Pfarrer Norbert Götz stellte fest, dass vor 20 Jahren nur wenige Pilger auf dem Weg zum Grab des Apostels Jakobus nach Santiago de Compostela unterwegs gewesen seien. Inzwischen sei die Wallfahrt auf dem Jakobsweg zu einer Massenbewegung geworden. "Auch wir sind auf dem Pilgerweg zu Gott unterwegs. Aber so einfach können Jesus und die frohe Botschaft nicht in uns Einlass finden", sagte er. Der Apostel Jakobus, einer der engsten vertrauten Jesu, sei lebendiger Beweis dafür. Im Evangelium wollten Jakobus und sein Bruder Johannes sich die ersten Plätze im Reich Jesu sichern. Aber dieser habe sie zurechtgewiesen: "Wer bei euch groß sein will, der muss euer Diener sein." Das habe Jesus nicht nur gefordert, sondern auch vorgelebt. Jakobus habe erst lernen müssen, zu dienen.
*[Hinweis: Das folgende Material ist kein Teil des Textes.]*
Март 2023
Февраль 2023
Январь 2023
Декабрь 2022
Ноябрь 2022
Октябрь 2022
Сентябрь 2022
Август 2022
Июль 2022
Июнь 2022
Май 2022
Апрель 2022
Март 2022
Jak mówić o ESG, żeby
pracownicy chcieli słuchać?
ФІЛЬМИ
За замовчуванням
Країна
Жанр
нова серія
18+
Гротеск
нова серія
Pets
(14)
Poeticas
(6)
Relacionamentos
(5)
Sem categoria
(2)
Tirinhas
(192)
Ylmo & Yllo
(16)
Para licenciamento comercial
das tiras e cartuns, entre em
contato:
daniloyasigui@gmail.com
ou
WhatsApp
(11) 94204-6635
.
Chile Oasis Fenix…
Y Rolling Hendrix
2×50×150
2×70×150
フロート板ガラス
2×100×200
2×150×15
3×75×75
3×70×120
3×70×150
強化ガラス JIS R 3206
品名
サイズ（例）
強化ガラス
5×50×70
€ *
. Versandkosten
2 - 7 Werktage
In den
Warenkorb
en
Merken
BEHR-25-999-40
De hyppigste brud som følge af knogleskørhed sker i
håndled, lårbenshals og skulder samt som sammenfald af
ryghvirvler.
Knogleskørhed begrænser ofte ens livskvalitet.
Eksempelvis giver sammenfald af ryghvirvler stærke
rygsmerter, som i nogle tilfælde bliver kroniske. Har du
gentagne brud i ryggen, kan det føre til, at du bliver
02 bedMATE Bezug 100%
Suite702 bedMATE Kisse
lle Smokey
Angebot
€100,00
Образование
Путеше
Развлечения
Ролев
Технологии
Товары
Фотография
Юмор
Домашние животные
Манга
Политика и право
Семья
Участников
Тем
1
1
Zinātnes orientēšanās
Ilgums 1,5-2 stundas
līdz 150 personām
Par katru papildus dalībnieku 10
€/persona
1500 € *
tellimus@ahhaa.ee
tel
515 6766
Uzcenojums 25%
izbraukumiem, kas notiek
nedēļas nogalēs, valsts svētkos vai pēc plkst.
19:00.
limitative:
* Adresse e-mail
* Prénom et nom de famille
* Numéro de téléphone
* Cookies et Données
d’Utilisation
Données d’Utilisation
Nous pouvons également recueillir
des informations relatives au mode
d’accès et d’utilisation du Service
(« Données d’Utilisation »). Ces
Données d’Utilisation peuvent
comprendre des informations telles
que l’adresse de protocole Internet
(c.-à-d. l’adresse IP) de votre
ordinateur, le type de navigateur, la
So sei er als erster von allen Aposteln wegen seines Glaubens hingerichtet worden und habe damit als erster sein Ziel im Reich Jesu erreicht. "Jakobus will nicht nur Patron der Pilger und Begleiter auf dem Pilgerweg unseres Lebens sein, sondern er will uns auch helfen, in die Fußstapfen Jesu zu treten", betonte der Geistliche.

Nach dem Gottesdienst ließen sich die Gläubigen auf den Bierbänken am Jakobiplatz nieder. Die Koblerer verwöhnten die Gäste mit selbst gebackenem Zwiebelkuchen und Kücheln, Schnittlauchbroten, Käse und Bratwürsten.